### Directions for this task
Extract each line of the records below that contains the word "دکلره".

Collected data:
+---+

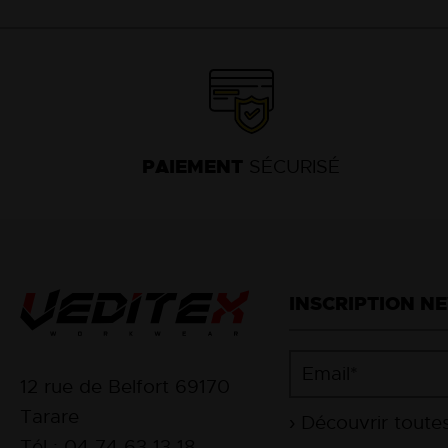
PAIEMENT
SÉCURISÉ
INSCRIPTION N
12 rue de Belfort 69170
Tarare
Tél : 04 74 63 13 18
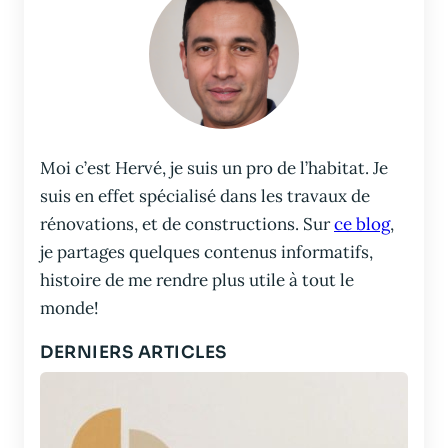
Moi c’est Hervé, je suis un pro de l’habitat. Je
suis en effet spécialisé dans les travaux de
rénovations, et de constructions. Sur
ce blog
,
je partages quelques contenus informatifs,
histoire de me rendre plus utile à tout le
monde!
DERNIERS ARTICLES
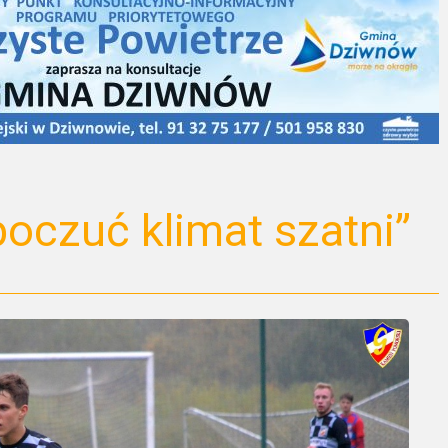
oczuć klimat szatni”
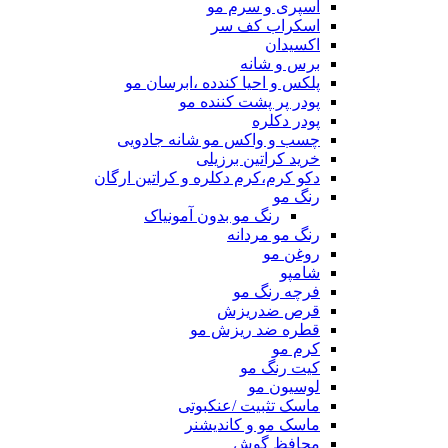
اسپری و سرم مو
اسکراب کف سر
اکسیدان
برس و شانه
پلکس و احیا کندده ،ابرسان مو
پودر پر پشت کننده مو
پودر دکلره
چسب و واکس مو شانه جادویی
خرید کراتین برزیلی
دکو کرم،کرم دکلره و کراتین ارگان
رنگ مو
رنگ مو بدون آمونیاک
رنگ مو مردانه
روغن مو
شامپو
فرچه رنگ مو
قرص ضدریزش
قطره ضد ریزش مو
کرم مو
کیت رنگ مو
لوسیون مو
ماسک تثبیت /عنکبوتی
ماسک مو و کاندیشنر
محافظ گوش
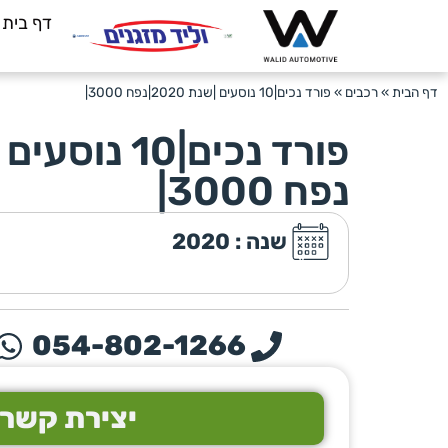
דף בית
דף הבית
»
רכבים
»
פורד נכים|10 נוסעים |שנת 2020|נפח 3000|
נפח 3000|
שנה : 2020
054-802-1266
יצירת קשר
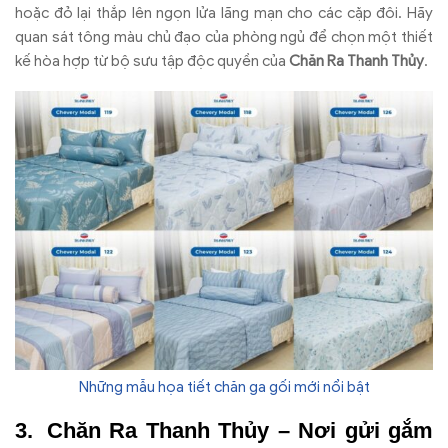
hoặc đỏ lại thắp lên ngọn lửa lãng mạn cho các cặp đôi. Hãy
quan sát tông màu chủ đạo của phòng ngủ để chọn một thiết
kế hòa hợp từ bộ sưu tập độc quyền của
Chăn Ra Thanh Thủy
.
Những mẫu họa tiết chăn ga gối mới nổi bật
Chăn Ra Thanh Thủy – Nơi gửi gắm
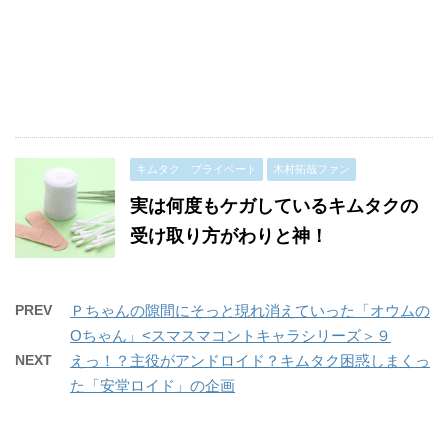
キムタク プライベート
木村拓哉ファン
実は何度もケガしているキムタクの
受け取り方がわりと神！
PREV
Ｐちゃんの隙間にそっと現れ消えていった「オウムの
Oちゃん」<スマスマコントキャラシリーズ＞９
NEXT
えっ！？主役がアンドロイド？キムタク困惑しまくっ
た「安堂ロイド」の企画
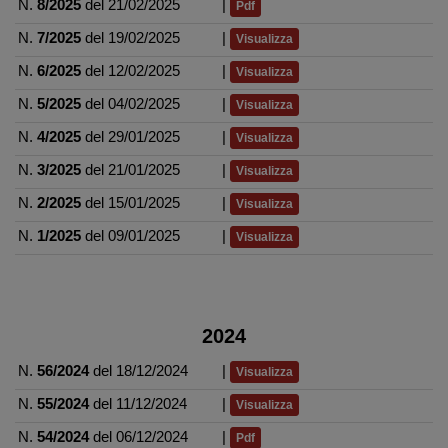
N.
8/2025
del 21/02/2025
|
Pdf
N.
7/2025
del 19/02/2025
|
Visualizza
N.
6/2025
del 12/02/2025
|
Visualizza
N.
5/2025
del 04/02/2025
|
Visualizza
N.
4/2025
del 29/01/2025
|
Visualizza
N.
3/2025
del 21/01/2025
|
Visualizza
N.
2/2025
del 15/01/2025
|
Visualizza
N.
1/2025
del 09/01/2025
|
Visualizza
2024
N.
56/2024
del 18/12/2024
|
Visualizza
N.
55/2024
del 11/12/2024
|
Visualizza
N.
54/2024
del 06/12/2024
|
Pdf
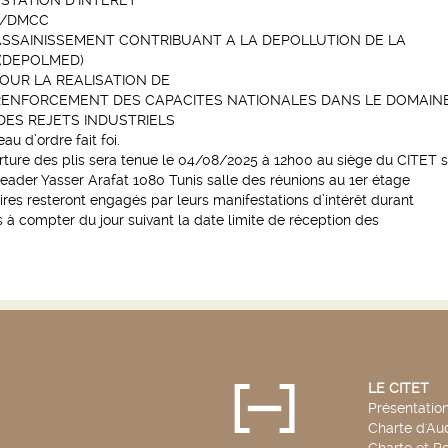
STATION D’INTERET
G/DMCC
SSAINISSEMENT CONTRIBUANT A LA DEPOLLUTION DE LA
(DEPOLMED)
OUR LA REALISATION DE
 RENFORCEMENT DES CAPACITES NATIONALES DANS LE DOMAIN
DES REJETS INDUSTRIELS
u d’ordre fait foi.
ture des plis sera tenue le 04/08/2025 à 12h00 au siège du CITET s
eader Yasser Arafat 1080 Tunis salle des réunions au 1er étage
res resteront engagés par leurs manifestations d’intérêt durant
rs à compter du jour suivant la date limite de réception des
LE CITET
Présentatio
Charte d'Aud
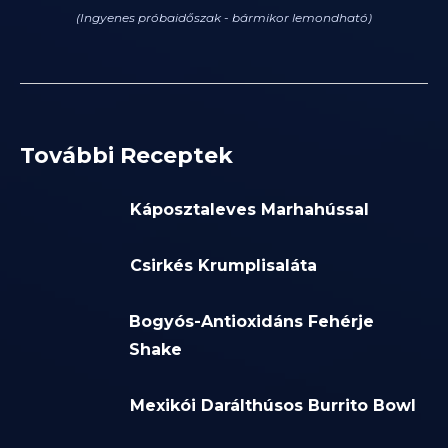
(Ingyenes próbaidőszak - bármikor lemondható)
További Receptek
Káposztaleves Marhahússal
Csirkés Krumplisaláta
Bogyós-Antioxidáns Fehérje
Shake
Mexikói Darálthúsos Burrito Bowl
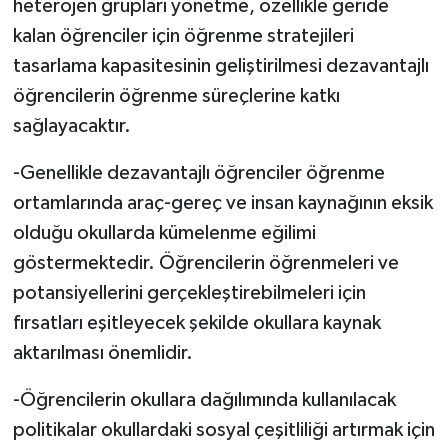
heterojen grupları yönetme, özellikle geride
kalan öğrenciler için öğrenme stratejileri
tasarlama kapasitesinin geliştirilmesi dezavantajlı
öğrencilerin öğrenme süreçlerine katkı
sağlayacaktır.
-Genellikle dezavantajlı öğrenciler öğrenme
ortamlarında araç-gereç ve insan kaynağının eksik
olduğu okullarda kümelenme eğilimi
göstermektedir. Öğrencilerin öğrenmeleri ve
potansiyellerini gerçekleştirebilmeleri için
fırsatları eşitleyecek şekilde okullara kaynak
aktarılması önemlidir.
-Öğrencilerin okullara dağılımında kullanılacak
politikalar okullardaki sosyal çeşitliliği artırmak için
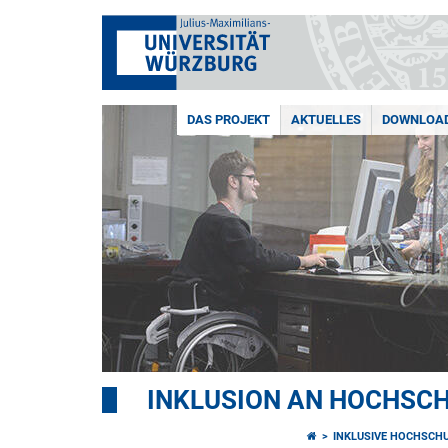
DAS PROJEKT
AKTUELLES
DOWNLOA
INKLUSION AN HOCHSCH
INKLUSIVE HOCHSCHU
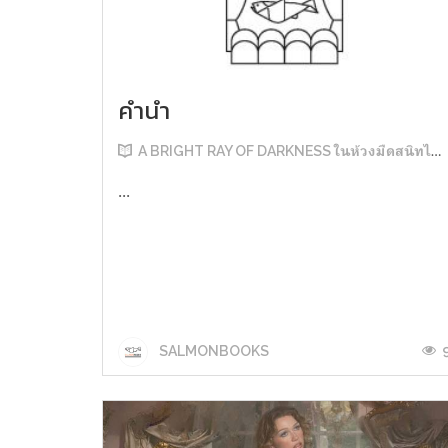
คำนำ
A BRIGHT RAY OF DARKNESS ในห้วงมืดสนิทไม่มิดแสง
...
SALMONBOOKS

+---+

### Output
پودر دکلره
دکو کرم،کرم دکلره و کراتین ارگان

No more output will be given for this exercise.